**Work item**
Each entry below should be echoed exactly, with pictures omitted.
···
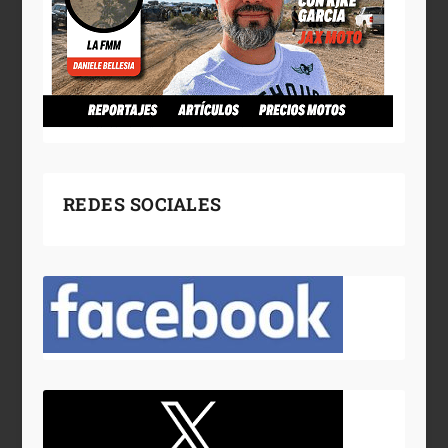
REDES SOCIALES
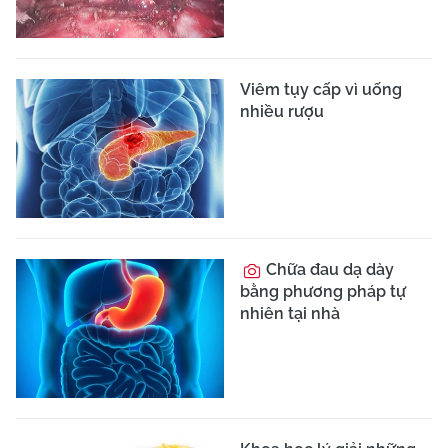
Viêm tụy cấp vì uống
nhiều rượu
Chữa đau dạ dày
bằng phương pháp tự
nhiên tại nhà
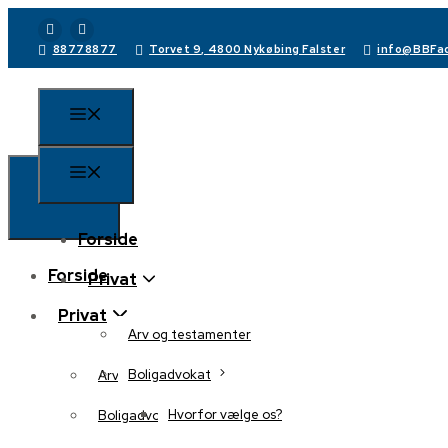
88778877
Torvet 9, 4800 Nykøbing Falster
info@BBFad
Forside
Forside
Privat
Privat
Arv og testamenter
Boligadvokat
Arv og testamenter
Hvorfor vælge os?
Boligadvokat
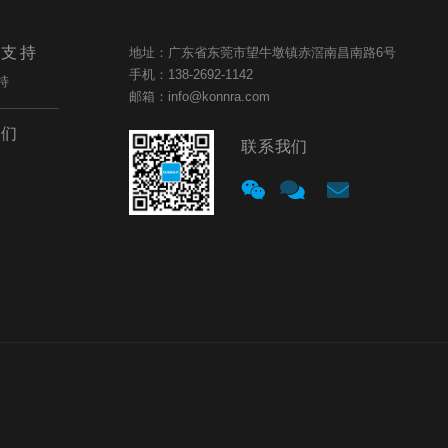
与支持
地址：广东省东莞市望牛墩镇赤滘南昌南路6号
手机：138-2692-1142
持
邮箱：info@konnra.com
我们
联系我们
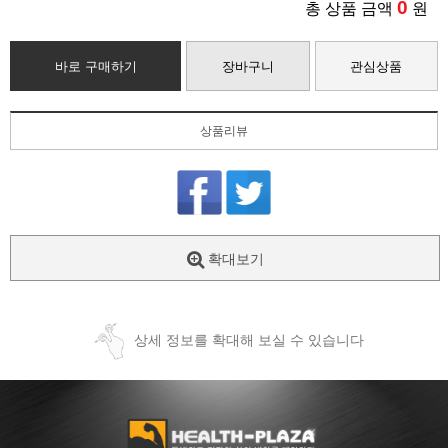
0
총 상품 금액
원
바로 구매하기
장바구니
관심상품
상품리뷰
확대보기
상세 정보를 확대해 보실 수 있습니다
···
**Solution for this task**
REDES SOCIALES
Viêm tụy cấp vì uống
nhiều rượu
Chữa đau dạ dày
bằng phương pháp tự
nhiên tại nhà
88778877
Torvet 9, 4800 Nykøbing Falster
info@BBFad
Forside
Forside
Privat
Privat
Arv og testamenter
Boligadvokat
Arv og testamenter
Hvorfor vælge os?
Boligadvokat
与支持
地址：广东省东莞市望牛墩镇赤滘南昌南路6号
手机：138-2692-1142
持
邮箱：info@konnra.com
我们
联系我们
0
총 상품 금액
원
바로 구매하기
장바구니
관심상품
상품리뷰
확대보기
상세 정보를 확대해 보실 수 있습니다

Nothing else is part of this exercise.